**** DATA

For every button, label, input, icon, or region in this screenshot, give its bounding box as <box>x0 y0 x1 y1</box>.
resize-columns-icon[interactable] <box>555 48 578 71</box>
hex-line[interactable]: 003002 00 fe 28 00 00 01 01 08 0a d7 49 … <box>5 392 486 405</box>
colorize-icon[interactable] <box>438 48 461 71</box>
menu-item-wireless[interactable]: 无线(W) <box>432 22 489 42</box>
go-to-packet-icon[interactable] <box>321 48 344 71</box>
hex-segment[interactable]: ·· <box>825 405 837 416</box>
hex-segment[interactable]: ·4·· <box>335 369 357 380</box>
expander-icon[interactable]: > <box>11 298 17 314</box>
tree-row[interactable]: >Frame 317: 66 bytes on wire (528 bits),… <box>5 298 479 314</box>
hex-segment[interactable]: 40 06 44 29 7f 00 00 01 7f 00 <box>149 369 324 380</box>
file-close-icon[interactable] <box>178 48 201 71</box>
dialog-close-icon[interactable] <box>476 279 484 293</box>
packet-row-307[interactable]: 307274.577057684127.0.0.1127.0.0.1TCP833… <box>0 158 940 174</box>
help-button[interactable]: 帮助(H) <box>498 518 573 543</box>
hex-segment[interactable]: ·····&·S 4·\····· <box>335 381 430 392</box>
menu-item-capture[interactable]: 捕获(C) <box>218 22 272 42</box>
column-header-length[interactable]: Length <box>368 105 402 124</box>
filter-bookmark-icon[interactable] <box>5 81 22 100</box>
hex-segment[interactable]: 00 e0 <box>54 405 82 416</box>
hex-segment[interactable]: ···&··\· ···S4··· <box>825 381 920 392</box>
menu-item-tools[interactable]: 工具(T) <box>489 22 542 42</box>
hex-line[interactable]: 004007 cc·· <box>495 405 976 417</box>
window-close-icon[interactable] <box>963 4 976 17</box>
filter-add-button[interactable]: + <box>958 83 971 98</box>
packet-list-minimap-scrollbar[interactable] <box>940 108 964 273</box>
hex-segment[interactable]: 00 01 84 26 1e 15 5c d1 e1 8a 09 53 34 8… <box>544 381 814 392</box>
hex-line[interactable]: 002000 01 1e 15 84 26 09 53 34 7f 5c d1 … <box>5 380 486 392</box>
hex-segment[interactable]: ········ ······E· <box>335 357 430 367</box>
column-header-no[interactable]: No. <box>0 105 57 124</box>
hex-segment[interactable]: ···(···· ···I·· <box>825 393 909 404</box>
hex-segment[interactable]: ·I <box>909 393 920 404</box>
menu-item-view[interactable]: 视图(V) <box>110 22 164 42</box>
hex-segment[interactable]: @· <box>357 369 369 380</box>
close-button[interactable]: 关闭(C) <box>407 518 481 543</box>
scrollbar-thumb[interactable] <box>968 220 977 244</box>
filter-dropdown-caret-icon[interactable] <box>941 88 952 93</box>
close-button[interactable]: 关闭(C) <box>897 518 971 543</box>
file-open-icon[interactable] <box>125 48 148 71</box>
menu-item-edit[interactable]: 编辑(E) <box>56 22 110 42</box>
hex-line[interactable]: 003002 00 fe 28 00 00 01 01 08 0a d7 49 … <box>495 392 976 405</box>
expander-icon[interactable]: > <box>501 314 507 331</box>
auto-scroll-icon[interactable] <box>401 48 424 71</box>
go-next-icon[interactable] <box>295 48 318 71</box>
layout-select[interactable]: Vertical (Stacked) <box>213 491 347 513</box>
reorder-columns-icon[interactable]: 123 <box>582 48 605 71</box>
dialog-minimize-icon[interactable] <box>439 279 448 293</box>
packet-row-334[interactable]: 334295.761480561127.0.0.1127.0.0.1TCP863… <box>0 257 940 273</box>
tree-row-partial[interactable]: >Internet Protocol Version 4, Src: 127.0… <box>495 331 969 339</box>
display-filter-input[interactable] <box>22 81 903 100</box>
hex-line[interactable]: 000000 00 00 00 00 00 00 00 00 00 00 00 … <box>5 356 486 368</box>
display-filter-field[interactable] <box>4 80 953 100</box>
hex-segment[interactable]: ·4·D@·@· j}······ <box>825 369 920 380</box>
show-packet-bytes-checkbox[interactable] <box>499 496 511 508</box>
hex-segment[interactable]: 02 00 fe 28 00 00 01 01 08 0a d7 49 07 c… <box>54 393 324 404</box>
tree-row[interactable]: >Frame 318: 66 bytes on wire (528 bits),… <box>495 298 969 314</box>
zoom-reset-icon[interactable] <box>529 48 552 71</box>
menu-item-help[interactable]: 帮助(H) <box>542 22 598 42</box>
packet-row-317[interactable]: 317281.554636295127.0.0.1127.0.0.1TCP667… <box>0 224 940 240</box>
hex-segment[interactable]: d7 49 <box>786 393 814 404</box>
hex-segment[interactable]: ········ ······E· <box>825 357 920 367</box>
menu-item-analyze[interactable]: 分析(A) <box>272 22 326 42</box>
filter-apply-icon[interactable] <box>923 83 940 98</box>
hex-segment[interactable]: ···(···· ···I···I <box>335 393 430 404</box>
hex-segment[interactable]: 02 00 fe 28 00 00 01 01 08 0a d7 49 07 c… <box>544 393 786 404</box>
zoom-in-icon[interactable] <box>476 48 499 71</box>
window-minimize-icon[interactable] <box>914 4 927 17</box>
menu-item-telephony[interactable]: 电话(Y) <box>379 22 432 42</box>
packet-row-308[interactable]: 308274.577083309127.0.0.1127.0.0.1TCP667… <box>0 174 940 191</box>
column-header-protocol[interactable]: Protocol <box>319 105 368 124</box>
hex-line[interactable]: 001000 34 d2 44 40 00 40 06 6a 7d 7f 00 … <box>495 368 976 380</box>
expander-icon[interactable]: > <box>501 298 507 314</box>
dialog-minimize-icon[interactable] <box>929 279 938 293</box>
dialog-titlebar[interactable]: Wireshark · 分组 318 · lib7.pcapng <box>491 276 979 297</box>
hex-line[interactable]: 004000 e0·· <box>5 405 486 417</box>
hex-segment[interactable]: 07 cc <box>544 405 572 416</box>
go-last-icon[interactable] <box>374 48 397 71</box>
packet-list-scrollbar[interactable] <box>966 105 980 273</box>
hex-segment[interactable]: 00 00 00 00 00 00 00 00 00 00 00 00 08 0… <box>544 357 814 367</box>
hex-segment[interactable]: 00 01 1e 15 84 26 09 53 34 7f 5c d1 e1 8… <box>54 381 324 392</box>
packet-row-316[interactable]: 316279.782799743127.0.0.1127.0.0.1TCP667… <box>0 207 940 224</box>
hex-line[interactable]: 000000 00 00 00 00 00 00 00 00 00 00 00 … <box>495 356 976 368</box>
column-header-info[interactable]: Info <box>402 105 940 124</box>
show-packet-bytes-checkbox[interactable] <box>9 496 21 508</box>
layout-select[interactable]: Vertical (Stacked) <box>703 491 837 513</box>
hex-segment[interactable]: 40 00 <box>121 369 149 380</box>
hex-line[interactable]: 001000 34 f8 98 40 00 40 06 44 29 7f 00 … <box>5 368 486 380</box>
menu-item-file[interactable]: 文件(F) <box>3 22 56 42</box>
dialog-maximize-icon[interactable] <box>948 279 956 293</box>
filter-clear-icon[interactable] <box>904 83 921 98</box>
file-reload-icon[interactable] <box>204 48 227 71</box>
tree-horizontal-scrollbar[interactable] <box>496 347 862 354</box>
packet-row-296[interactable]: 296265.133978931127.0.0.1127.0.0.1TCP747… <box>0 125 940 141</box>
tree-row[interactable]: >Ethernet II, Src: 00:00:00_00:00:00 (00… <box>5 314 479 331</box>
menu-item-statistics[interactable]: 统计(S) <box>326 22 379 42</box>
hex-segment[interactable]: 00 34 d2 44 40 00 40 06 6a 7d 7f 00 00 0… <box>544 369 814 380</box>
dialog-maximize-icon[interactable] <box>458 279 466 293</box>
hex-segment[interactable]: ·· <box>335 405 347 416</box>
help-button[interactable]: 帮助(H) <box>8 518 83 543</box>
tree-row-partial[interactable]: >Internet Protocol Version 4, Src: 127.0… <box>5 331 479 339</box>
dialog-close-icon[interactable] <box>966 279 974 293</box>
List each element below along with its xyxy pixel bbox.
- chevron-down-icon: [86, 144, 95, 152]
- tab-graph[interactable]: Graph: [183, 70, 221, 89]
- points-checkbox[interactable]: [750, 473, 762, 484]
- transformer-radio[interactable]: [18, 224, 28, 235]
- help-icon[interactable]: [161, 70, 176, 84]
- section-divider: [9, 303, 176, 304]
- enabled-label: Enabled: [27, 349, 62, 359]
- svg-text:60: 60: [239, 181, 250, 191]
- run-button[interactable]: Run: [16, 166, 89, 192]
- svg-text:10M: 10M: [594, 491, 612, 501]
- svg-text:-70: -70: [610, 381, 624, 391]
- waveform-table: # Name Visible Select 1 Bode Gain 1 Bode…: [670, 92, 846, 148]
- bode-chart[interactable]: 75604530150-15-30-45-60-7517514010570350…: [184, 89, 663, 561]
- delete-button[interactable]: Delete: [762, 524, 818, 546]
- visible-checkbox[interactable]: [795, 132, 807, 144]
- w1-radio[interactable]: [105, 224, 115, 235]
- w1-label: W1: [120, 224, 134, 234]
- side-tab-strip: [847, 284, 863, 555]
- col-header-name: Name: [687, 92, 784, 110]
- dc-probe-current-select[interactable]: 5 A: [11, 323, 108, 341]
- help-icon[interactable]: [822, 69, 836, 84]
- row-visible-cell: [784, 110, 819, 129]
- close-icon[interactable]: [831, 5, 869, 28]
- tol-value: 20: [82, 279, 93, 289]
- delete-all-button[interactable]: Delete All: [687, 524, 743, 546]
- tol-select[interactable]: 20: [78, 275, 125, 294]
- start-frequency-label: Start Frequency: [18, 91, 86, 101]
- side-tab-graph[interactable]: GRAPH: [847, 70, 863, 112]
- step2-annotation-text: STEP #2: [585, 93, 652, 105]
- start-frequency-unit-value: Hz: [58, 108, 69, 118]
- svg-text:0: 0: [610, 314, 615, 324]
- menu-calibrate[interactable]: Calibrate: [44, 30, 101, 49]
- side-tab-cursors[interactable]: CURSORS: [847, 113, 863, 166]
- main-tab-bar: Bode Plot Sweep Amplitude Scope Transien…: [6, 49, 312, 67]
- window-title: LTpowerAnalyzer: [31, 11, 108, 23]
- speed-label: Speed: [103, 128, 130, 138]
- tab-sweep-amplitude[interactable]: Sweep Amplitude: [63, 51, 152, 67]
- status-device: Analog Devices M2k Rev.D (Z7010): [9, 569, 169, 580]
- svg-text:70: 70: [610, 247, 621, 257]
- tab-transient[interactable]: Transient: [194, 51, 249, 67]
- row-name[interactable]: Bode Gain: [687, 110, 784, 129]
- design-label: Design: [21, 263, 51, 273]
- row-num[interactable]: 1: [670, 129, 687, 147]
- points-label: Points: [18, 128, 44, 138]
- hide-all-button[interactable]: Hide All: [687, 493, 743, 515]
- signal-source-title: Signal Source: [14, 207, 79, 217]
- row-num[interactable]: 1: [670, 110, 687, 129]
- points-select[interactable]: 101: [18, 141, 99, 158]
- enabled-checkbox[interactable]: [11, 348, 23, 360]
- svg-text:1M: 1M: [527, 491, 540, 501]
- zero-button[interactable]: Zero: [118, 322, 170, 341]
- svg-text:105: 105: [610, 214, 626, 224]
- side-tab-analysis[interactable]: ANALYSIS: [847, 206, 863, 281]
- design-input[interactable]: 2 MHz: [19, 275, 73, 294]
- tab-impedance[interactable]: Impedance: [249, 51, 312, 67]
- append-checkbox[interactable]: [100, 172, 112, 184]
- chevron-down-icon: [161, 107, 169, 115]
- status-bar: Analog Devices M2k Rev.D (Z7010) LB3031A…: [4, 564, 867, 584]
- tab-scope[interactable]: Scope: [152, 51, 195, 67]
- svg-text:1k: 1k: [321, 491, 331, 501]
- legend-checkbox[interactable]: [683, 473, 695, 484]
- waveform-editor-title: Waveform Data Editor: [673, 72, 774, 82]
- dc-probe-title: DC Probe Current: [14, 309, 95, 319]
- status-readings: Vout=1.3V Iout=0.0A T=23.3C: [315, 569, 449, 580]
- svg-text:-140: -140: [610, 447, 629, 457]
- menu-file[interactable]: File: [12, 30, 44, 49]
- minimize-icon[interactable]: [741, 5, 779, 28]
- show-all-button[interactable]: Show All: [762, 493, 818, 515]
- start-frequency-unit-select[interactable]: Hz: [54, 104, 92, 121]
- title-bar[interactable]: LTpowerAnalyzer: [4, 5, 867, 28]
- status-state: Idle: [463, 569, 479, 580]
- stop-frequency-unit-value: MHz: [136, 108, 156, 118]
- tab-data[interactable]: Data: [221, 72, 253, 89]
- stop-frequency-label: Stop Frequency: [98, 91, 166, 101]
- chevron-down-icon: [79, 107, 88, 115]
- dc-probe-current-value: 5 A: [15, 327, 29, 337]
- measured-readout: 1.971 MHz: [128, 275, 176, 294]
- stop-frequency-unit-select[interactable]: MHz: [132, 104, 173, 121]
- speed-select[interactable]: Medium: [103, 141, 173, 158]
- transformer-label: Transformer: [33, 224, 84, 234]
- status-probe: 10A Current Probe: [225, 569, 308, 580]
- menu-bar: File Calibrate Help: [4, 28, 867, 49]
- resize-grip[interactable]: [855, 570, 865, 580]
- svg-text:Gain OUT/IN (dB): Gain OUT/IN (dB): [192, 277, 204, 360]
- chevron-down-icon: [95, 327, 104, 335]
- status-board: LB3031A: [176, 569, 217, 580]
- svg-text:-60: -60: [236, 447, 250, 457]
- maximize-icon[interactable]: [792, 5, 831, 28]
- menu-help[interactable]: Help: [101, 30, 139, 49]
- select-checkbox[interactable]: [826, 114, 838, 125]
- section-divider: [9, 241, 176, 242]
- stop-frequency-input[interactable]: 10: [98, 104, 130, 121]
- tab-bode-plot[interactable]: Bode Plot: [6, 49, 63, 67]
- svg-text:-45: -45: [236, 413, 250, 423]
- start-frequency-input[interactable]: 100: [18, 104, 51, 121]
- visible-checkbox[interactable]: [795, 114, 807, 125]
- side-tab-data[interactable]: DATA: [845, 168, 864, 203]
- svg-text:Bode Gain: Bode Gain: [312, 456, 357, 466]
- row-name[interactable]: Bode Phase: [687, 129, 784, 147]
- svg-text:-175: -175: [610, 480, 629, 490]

********

[EXERCISE DIRECTIONS] Search the records for lines holding the word "zoom", then copy each line you find.

[RESPONSE]
zoom-reset-icon[interactable] <box>529 48 552 71</box>
zoom-in-icon[interactable] <box>476 48 499 71</box>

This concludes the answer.